SGD

class dragon.optimizers.SGD(
  lr=0.01,
  momentum=0.9,
  nesterov=False,
  **kwargs
)[source]

The optimizer to apply SGD algorithm.

Following SGD algorithms are supported:

VanillaSGD, whose update is defined as:

\[\text{VanillaSGD}(g) = \text{lr} * g \]

MomentumSGD [Polyak, 1964], whose update is defined as:

\[\text{MomentumSGD}(g) = \text{lr} * m_{t} \\ \quad \\ \text{where} \quad m_{t} = \text{momentum} * m_{t-1} + g \]

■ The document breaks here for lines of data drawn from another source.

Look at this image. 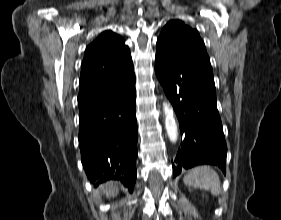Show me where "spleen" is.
Instances as JSON below:
<instances>
[{"label":"spleen","instance_id":"3e777b00","mask_svg":"<svg viewBox=\"0 0 281 220\" xmlns=\"http://www.w3.org/2000/svg\"><path fill=\"white\" fill-rule=\"evenodd\" d=\"M185 185L210 191L214 195L221 193V183L217 172L210 166H197L184 176Z\"/></svg>","mask_w":281,"mask_h":220}]
</instances>
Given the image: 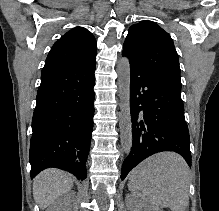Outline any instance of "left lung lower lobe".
Listing matches in <instances>:
<instances>
[{
  "label": "left lung lower lobe",
  "instance_id": "obj_1",
  "mask_svg": "<svg viewBox=\"0 0 219 211\" xmlns=\"http://www.w3.org/2000/svg\"><path fill=\"white\" fill-rule=\"evenodd\" d=\"M130 71L133 141L122 166L121 180L142 160L162 151L179 153L191 166L181 89L132 61Z\"/></svg>",
  "mask_w": 219,
  "mask_h": 211
}]
</instances>
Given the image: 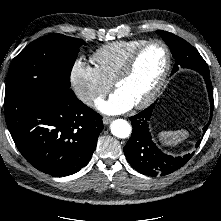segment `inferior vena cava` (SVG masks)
<instances>
[{"label":"inferior vena cava","mask_w":221,"mask_h":221,"mask_svg":"<svg viewBox=\"0 0 221 221\" xmlns=\"http://www.w3.org/2000/svg\"><path fill=\"white\" fill-rule=\"evenodd\" d=\"M96 94L92 93V92H86L81 96V100L87 104L90 105L92 104V102L94 101V99L96 98Z\"/></svg>","instance_id":"602c4592"}]
</instances>
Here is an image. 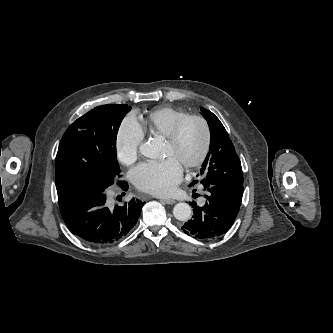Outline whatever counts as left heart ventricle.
<instances>
[{
	"label": "left heart ventricle",
	"mask_w": 333,
	"mask_h": 333,
	"mask_svg": "<svg viewBox=\"0 0 333 333\" xmlns=\"http://www.w3.org/2000/svg\"><path fill=\"white\" fill-rule=\"evenodd\" d=\"M203 130L199 123L191 121L183 128L175 146L165 144V157H172L184 166L194 161L201 152Z\"/></svg>",
	"instance_id": "1"
}]
</instances>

NesterovSGD [Sutskever et.al, 2013], whose update is defined as:

\[\text{NesterovSGD}(g) = \text{lr} * (\text{momentum} * m_{t} + g) \\ \quad \\ \text{where} \quad m_{t} = \text{momentum} * m_{t-1} + g \]

__init__

SGD.__init__(
  lr=0.01,
  momentum=0.9,
  nesterov=False,
  **kwargs
)[source]

Create a SGD updater.

Parameters:
  • lr (float, optional, default=0.01) – The initial value to \(\text{lr}\).
  • momentum (float, optional, default=0.9) – The initial value to \(\text{momentum}\).
  • nesterov (bool, optional, default=False) – True to switch to NesterovSGD optimizer.

Methods

apply_gradients

Optimizer.apply_gradients(grads_and_vars)[source]

Apply the gradients on variables.

Parameters:
  • grads_and_vars (Sequence[Sequence[dragon.Tensor]]) – The sequence of update pair.